The Dow Jones Industrial Average lost 90.24 points (0.62 percent) to 14,421.49.
The broad-based S&P 500 dropped 12.91 (0.83 percent) to 1,545.80, while the tech-rich Nasdaq Composite Index gave up 31.59 (0.97 percent) to 3,222.60.
The retreat came after the European Central Bank said it would halt emergency funding to Cyprus’ banks unless the country reaches a bailout deal by Monday. The Cyprus crisis has revived concerns about eurozone stability.
Markets were also troubled by a weak earnings report from technology company Oracle. That came a day after FedEx disappointed investors, announcing that its quarterly earnings were hit by poor international results.
“The market caved in over corporate news and Cyprus,” said Peter Cardillo of Rockwell Global Capital.
Most of the blue-chip members of the Dow ended the day in the red. Trading was hard on banks like Bank of America and JP Morgan, both losing 1.6 percent.

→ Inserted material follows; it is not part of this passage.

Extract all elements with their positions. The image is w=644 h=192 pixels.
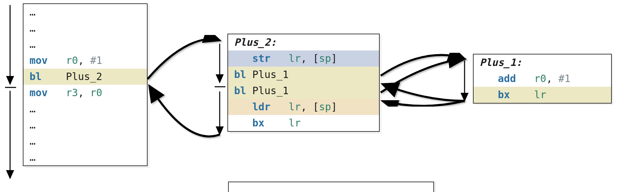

The Dow’s technology companies also lost on the day. Cisco gave up 3.8 percent, IBM retreated 1.3 percent and Hewlett-Packard dropped 2.6 percent.
Oracle shares sank 9.7 percent after its earnings missed analyst expectations. The results showed weak sales of software licenses and cloud computing subscriptions.

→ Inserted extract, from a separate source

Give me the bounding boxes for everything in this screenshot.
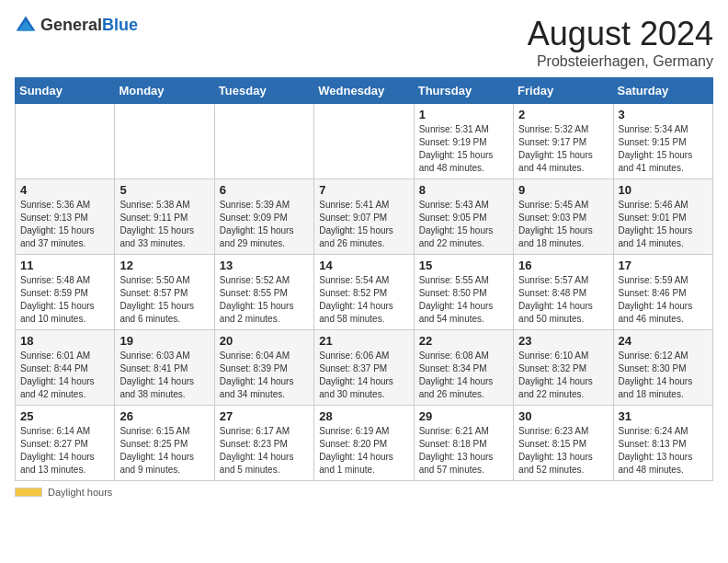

Global package delivery giant FedEx dropped 2.7 percent, one day after slashing its profit guidance for fiscal 2013.
Lululemon Athletica, which markets sports clothing for women, rose 1.3 percent after it beat fiscal fourth-quarter earnings forecasts. The Canadian company estimated that it lost $12-$17 million in revenue in the current quarter due to a recall of too-sheer yoga pants.
Homebuilder KB Home rose 2.5 percent after reporting a big jump in revenues thanks to an increase in the number of homes delivered and a higher average selling price.
Bond prices declined. The yield on the 10-year Treasury rose to 2.0 percent from 1.94 percent late Wednesday, while the 30-year jumped to 3.23 percent from 3.17 percent. Bond prices move inversely to yields.